Housetraining done right for your puppy

When you first get your puppy, one of the most pressing things all owners want the puppy to learn is not to toilet in the house. We need to remember that puppies have no concept of inside and outside, and will toilet on a surface that feels the most familiar under their feet. So if you have a small breed puppy, like a Yorkie or a Pomeranian, remember that a lot of these pups are brought up in the room of a house, so they learn to toilet on the carpet, wooden floor or tiles. The same goes for puppies from breeders who have been brought up in a kennel – they are familiar with concrete or paving, and when you bring them home, they look for the same feeling under their feet!

A full-time job

To start off with, it’s a good idea to restrict your puppy to a smaller area of the house if you are not there to supervise. Puppies learn from their mothers not to toilet in their den area, so if you restrict the puppy to a small area with his food, water, bed and toys, then the chances of his toileting there too are quite small. Provided of course you don’t leave him in there for hours – that would not be fair!

If you are looking at crate-training a puppy, you need to be sure that you follow the correct steps, because the crate must be his safe place, his den, and not a place of punishment. If you are not sure how to crate-train a puppy, please ask a reputable trainer or behaviourist for help.

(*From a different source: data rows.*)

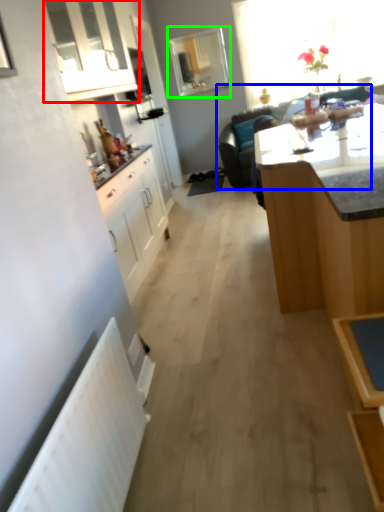 Question: Which object is positioned closest to cabinetry (highlighted by a red box)? Select from studio couch (highlighted by a blue box) and window (highlighted by a green box).

Choices:
 (A) studio couch
 (B) window

Answer: (A) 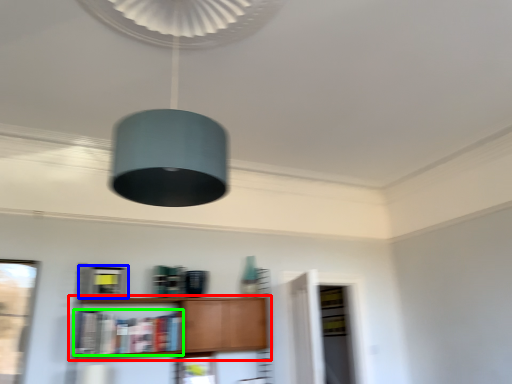 Question: Estimate the real-world distances between objects in this image. Which object is closer to shelf (highlighted by a red box), cabinetry (highlighted by a blue box) or book (highlighted by a green box)?

Choices:
 (A) cabinetry
 (B) book

Answer: (B) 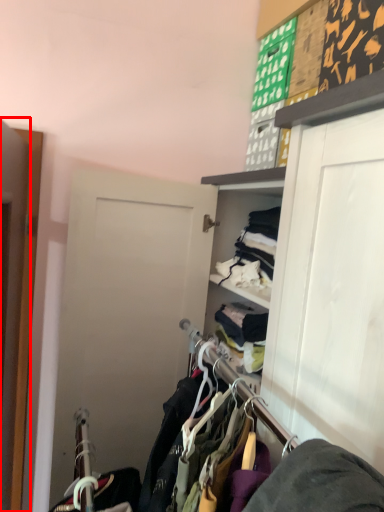 Question: In this image, where is door (annotated by the red box) located relative to closet?

Choices:
 (A) right
 (B) left

Answer: (B) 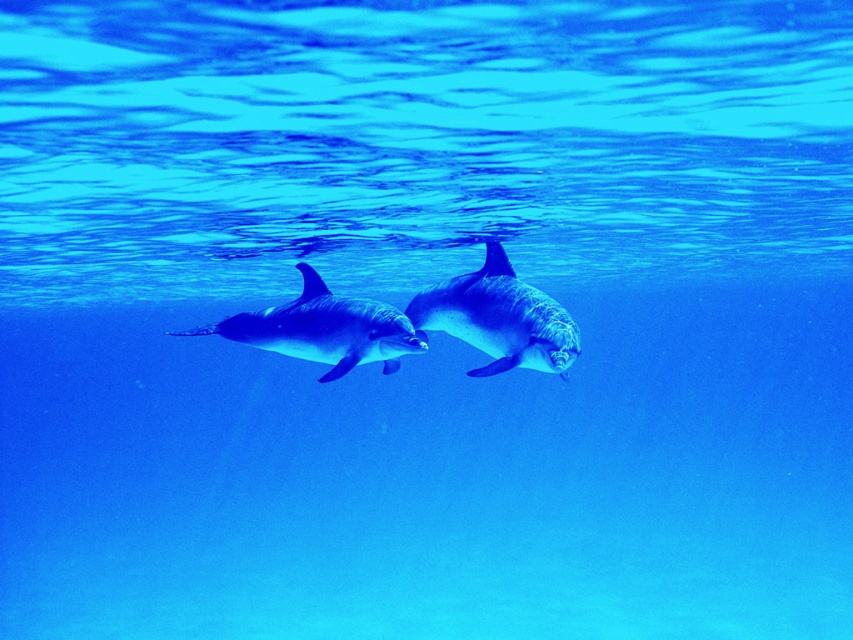 Who is more distant from viewer, (489, 352) or (343, 307)?

Positioned behind is point (343, 307).

This screenshot has height=640, width=853. Find the location of `glossy dolphin at center`. glossy dolphin at center is located at coordinates (498, 317).

The height and width of the screenshot is (640, 853). What are the coordinates of `glossy dolphin at center` in the screenshot? It's located at (498, 317). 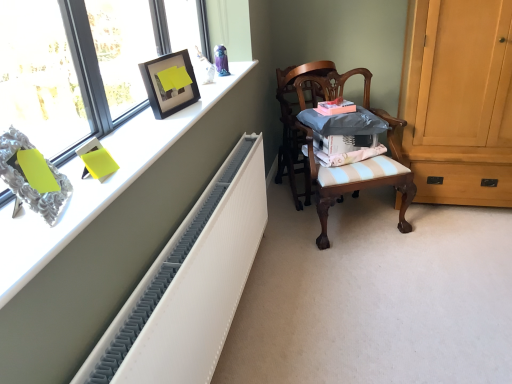 Find the location of `vacant space that is to the left of wooden chair at center, placed as the 2th chair when sorted from back to front`. vacant space that is to the left of wooden chair at center, placed as the 2th chair when sorted from back to front is located at coordinates (286, 228). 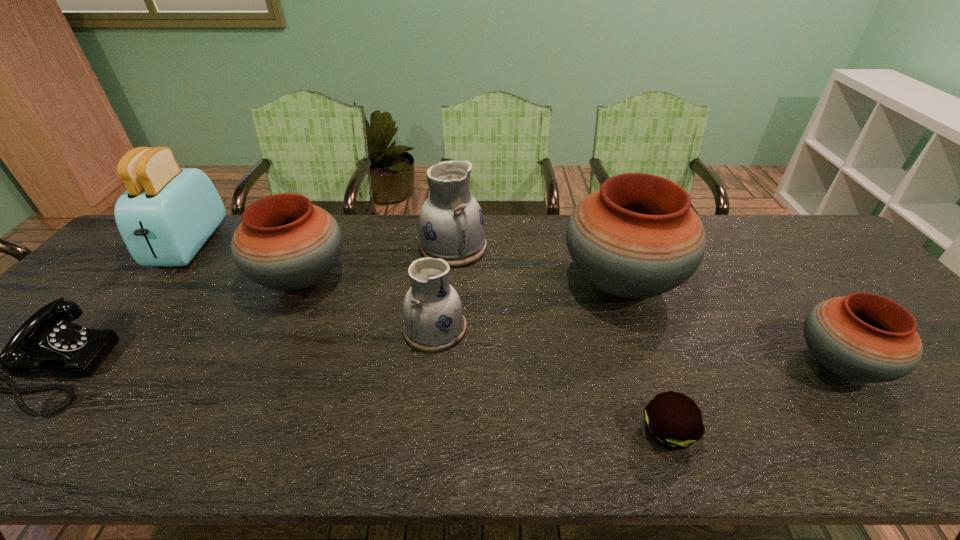 Image resolution: width=960 pixels, height=540 pixels. Identify the location of toaster. (167, 213).

You are a GUI agent. You are given a task and a screenshot of the screen. Output one action in this format:
    pyautogui.click(x=<x>, y=<y>)
    Task: Click on the biggest red pottery
    The width and height of the screenshot is (960, 540).
    Given the screenshot: What is the action you would take?
    pyautogui.click(x=637, y=236)

Locate an element on the screen. The height and width of the screenshot is (540, 960). the second pottery from right to left is located at coordinates (637, 236).

Locate an element on the screen. The width and height of the screenshot is (960, 540). the farther blue pottery is located at coordinates (451, 226).

Find the location of a particular element. The image size is (960, 540). the third object from left to right is located at coordinates (284, 242).

Where is `the leftmost pottery`? the leftmost pottery is located at coordinates (284, 242).

The image size is (960, 540). Find the location of `the nearer blue pottery`. the nearer blue pottery is located at coordinates (433, 317).

Identify the location of the rightmost pottery. (865, 337).

In order to click on the nearest red pottery in this screenshot , I will do `click(865, 337)`.

Where is `patty`? This screenshot has height=540, width=960. patty is located at coordinates (x=674, y=421). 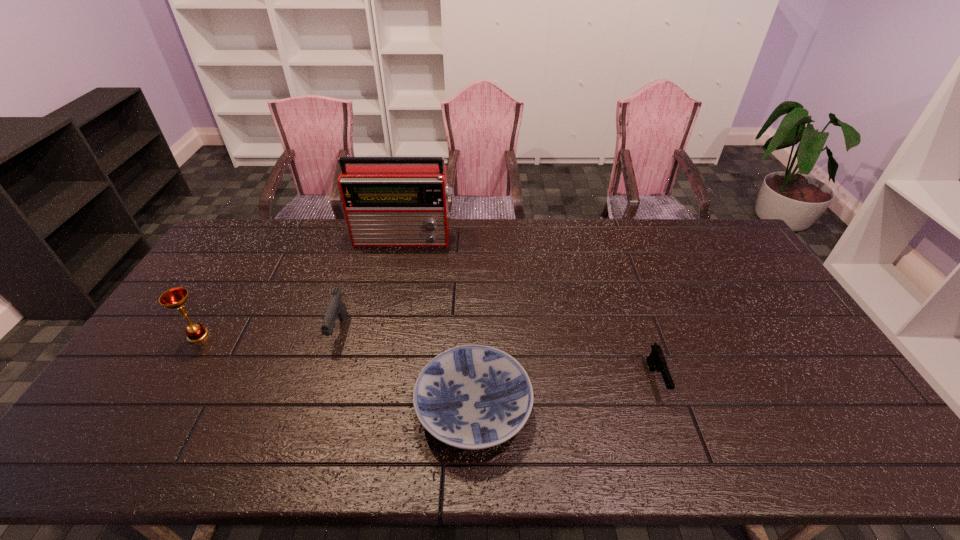 The width and height of the screenshot is (960, 540). In order to click on vacant space at the right edge in this screenshot , I will do `click(797, 350)`.

Find the location of `free space at the far left corner of the desktop`. free space at the far left corner of the desktop is located at coordinates (234, 232).

Where is `free space at the near left corner`? This screenshot has width=960, height=540. free space at the near left corner is located at coordinates (128, 457).

Find the location of a particular element. This screenshot has height=540, width=960. blank region between the tallest object and the chalice is located at coordinates (301, 286).

You are a GUI agent. You are given a task and a screenshot of the screen. Output one action in this format:
    pyautogui.click(x=<x>, y=<y>)
    Task: Click on the free space between the farthest object and the left pistol
    Image resolution: width=960 pixels, height=540 pixels.
    Given the screenshot: What is the action you would take?
    pyautogui.click(x=372, y=284)

Image resolution: width=960 pixels, height=540 pixels. In order to click on vacant area that lies between the farthest object and the nearer pistol in this screenshot , I will do `click(531, 308)`.

Where is `vacant space that's between the third shortest object and the plate`? vacant space that's between the third shortest object and the plate is located at coordinates (406, 369).

You are a GUI agent. You are given a task and a screenshot of the screen. Output one action in this format:
    pyautogui.click(x=<x>, y=<y>)
    Task: Click on the free point between the plate and the third tallest object
    Image resolution: width=960 pixels, height=540 pixels.
    Given the screenshot: What is the action you would take?
    pyautogui.click(x=406, y=369)

Where is `vacant area that lies between the farthest object and the right pistol`? vacant area that lies between the farthest object and the right pistol is located at coordinates (531, 308).

The height and width of the screenshot is (540, 960). In order to click on empty space between the taller pistol and the plate in this screenshot , I will do `click(406, 369)`. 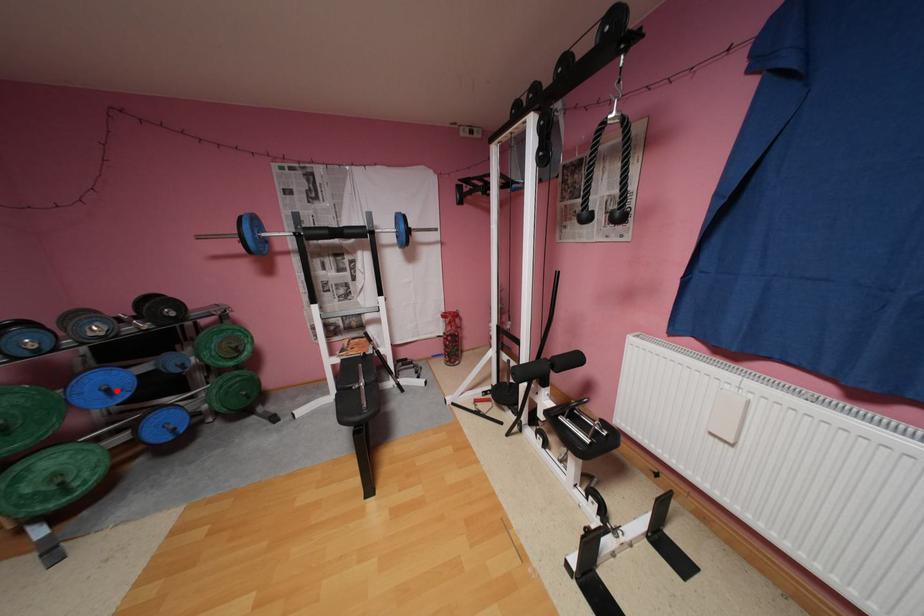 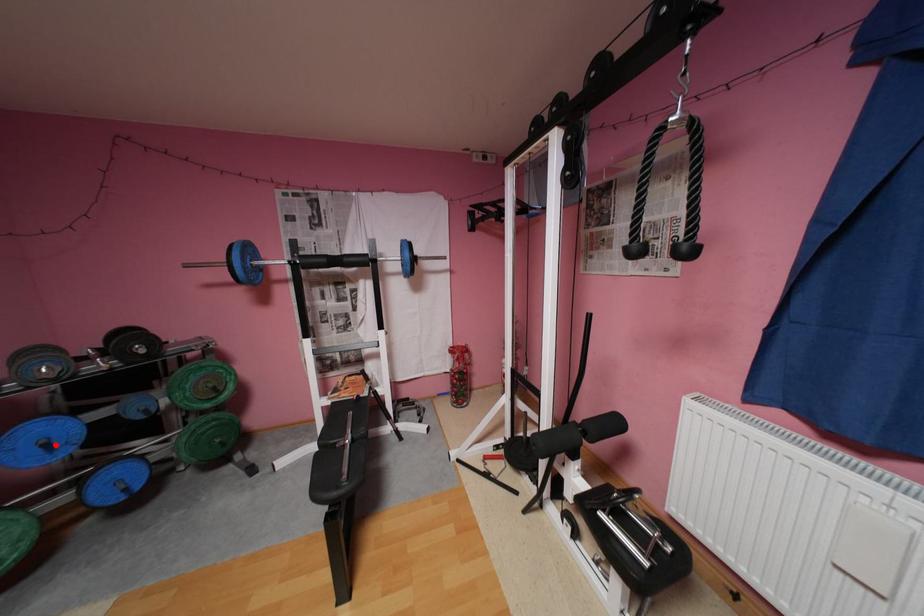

A puppy or dog should not be left in a crate for any longer than two hours.

Puppies need to be taken outside to toilet as soon as they wake up, when they have eaten and after they have been playing – so it’s pretty much a full-time job. Your puppy will learn so much quicker too if you set your alarm clock for every four hours or so during the night, so you wake up to take him out to toilet.

Be patient with puppy

Choose the area you would prefer him to toilet, and then always take him back to the same place, because the scent will remain in the ground and will remind him of what he is there for. If he does even just two drops, you need to praise him and give him a little food treat to reinforce that he is going in the right place. If you want your puppy to toilet on grass, be sure, especially if he is a small breed, that the grass isn’t too long. Remember, in your pup’s mind, dry grass and wet grass are two very different things. So once he has gotten used to dry grass, then start all over again with wet grass – putting a sprinkler on the lawn before he goes out will do the trick.

If you do find that he has made a mistake, please don’t get angry with him – until he is about six months old, he does not have enough of the hormone vasopressin in his system. This hormone is what gives him the ability to ‘hold it’, so when he is a 12-week-old puppy, he really does need to go right now! If you catch him weeing in the wrong place, you can very gently clap your hands to distract him, take him outside and then give him lots of praise for carrying on in the right place. If he has started to poop, then just wait till he is finished and clean up. Puppies are not able to stop halfway through a poop, so if you pick him up in the middle, you just have a whole lot more cleaning up to do!

Consistency is key

On the subject of cleaning up, there are two things to remember: don’t clean up in front of your puppy, because you with a yellow cloth being moved around on the floor is an invitation for a game, which can actually reinforce him toileting indoors as a way of getting you to play with him! So wait until puppy is nowhere about, then clean up.

Don’t use any cleaner that has an ammonia base, so nothing like bleach or Handy Andy. Ammonia is a component of urine, and the smell will linger even in the tile grouting and attract him back to the same spot. Rather use a bio-enzyme washing powder if he has toileted on a carpet (please test a small area first to make sure the carpet is colour-fast), or else washing-up liquid or Kleen Green and hot water for tiles, paving and concrete.

The real key to housetraining your puppy is being patient and consistent, and not punishing him for accidents. If you punish a puppy for toileting in the house, all he learns is that people become scary when he needs to wee or poop, so he will do it where you can’t see, so you don’t get angry. That is when you find wee and poop behind your chairs, in the second bedroom that no one uses and other quiet places.

When an adult dog forgets his housetraining

If you have an adult do who has been housetrained for years and suddenly starts to toilet in the house again, the first thing you need to do is take him to the vet to make sure there is no underlying medical problem like a bladder infection. Consider if you have changed his food recently and if that coincided with the change in toilet habits – maybe the new food is not so easily digestible? If he is an old dog, make sure that he can get outside easily. When joints get stiff it is a lot more difficult to move quickly if you have to go. If there is no medical problem, then you need to contact a qualified COAPE behaviourist to help you find out what the underlying problem is.